Brun told said the iNSS conference that there is increasing use of chemical weapons in Syria, and that the Syrian army is firing hundreds of rockets and missiles at civilians.
"There's a huge arsenal of chemical weapons in Syria. Our assessment is that the [Assad] regime has used and is using chemical weapons," Brun said.
Photos of victims showing foam coming out of their mouths and contracted pupils were signs deadly gas had been used, Brun said. "To the best of our understanding, there was use of lethal chemical weapons. Which chemical weapons? Probably Sarin."
Brun also warned that the use of weapons of mass destruction could be interpreted by the Assad regime as a legitimate act as a result of the lack of any response from the world to it.
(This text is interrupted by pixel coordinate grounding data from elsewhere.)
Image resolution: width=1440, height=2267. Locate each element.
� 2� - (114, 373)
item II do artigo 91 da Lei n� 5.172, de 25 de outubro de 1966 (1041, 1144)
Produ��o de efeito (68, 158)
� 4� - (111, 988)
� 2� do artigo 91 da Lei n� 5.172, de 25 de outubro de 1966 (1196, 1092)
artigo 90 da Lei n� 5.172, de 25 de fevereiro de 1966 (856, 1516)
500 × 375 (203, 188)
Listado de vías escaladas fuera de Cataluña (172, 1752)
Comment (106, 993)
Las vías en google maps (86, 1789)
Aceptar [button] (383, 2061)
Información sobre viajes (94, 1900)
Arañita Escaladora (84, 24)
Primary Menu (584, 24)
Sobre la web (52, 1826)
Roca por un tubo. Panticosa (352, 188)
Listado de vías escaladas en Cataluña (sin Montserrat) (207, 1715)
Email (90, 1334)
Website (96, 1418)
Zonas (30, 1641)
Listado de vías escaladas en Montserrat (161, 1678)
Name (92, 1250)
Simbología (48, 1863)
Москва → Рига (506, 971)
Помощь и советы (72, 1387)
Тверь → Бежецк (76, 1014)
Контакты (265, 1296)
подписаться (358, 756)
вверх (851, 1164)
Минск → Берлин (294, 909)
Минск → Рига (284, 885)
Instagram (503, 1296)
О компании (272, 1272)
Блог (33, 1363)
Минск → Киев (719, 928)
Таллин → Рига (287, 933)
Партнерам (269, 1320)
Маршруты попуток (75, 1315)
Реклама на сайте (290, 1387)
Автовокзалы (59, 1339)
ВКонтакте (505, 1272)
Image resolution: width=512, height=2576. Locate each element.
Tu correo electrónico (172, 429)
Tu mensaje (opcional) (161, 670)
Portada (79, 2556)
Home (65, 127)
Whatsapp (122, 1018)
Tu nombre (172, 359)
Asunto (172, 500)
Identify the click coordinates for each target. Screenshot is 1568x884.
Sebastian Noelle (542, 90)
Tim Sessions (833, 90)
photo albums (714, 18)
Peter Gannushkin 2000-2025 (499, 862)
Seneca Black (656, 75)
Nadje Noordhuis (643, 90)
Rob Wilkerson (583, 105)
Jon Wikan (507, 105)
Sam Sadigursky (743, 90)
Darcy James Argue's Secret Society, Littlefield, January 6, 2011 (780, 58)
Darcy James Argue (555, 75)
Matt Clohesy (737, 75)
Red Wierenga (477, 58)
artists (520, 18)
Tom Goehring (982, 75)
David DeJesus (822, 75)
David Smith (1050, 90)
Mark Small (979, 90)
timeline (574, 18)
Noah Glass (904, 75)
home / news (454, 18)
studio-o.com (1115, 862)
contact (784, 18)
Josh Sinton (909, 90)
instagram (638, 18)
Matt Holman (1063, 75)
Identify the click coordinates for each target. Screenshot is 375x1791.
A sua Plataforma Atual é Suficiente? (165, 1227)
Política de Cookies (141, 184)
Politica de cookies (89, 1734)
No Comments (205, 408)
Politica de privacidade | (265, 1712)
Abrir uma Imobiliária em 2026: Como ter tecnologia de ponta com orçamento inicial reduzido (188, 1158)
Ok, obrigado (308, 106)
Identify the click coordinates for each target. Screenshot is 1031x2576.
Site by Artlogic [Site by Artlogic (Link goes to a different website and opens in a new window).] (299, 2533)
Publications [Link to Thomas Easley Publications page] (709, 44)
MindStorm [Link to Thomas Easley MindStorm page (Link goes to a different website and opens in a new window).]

"How this develops is a good question. We need to be very concerned with the fact chemical weapons might reach less responsible hands that don't consider the consequences of their actions," he cautioned.
Last week, Prime Minister Binyamin Netanyahu told the BBC
that Israel is prepared to defend itself should Syrian President Bashar Assad's chemical weapons and anti-aircraft weapons fall into the wrong hands.
"The main arms of concern to us are the arms that are already in Syria - these are anti-aircraft weapons, these are chemical weapons and other very, very dangerous weapons that could be game changers," he said.
Netanyahu warned these weapons could change the balance of power in the Middle East, and stressed that it is not just in Israel's interest to stop these weapons from getting into the wrong hands, but it's in other countries' interest as well.
Despite this, Netanyahu echoed past statements that Israel doesn't seek to interfere in the Syrian civil war.
There have been three alleged chemical weapons attacks - the one near Aleppo and another near Damascus, both in March, and one in Homs in December. The rebels and Assad's government blame each other for all of them.
The Syrian government is only willing to allow the UN to investigate what it claims was a rebel chemical attack near Aleppo last month. The opposition has blamed Assad's forces for that strike and also wants the UN team to look into other alleged chemical attacks by the government.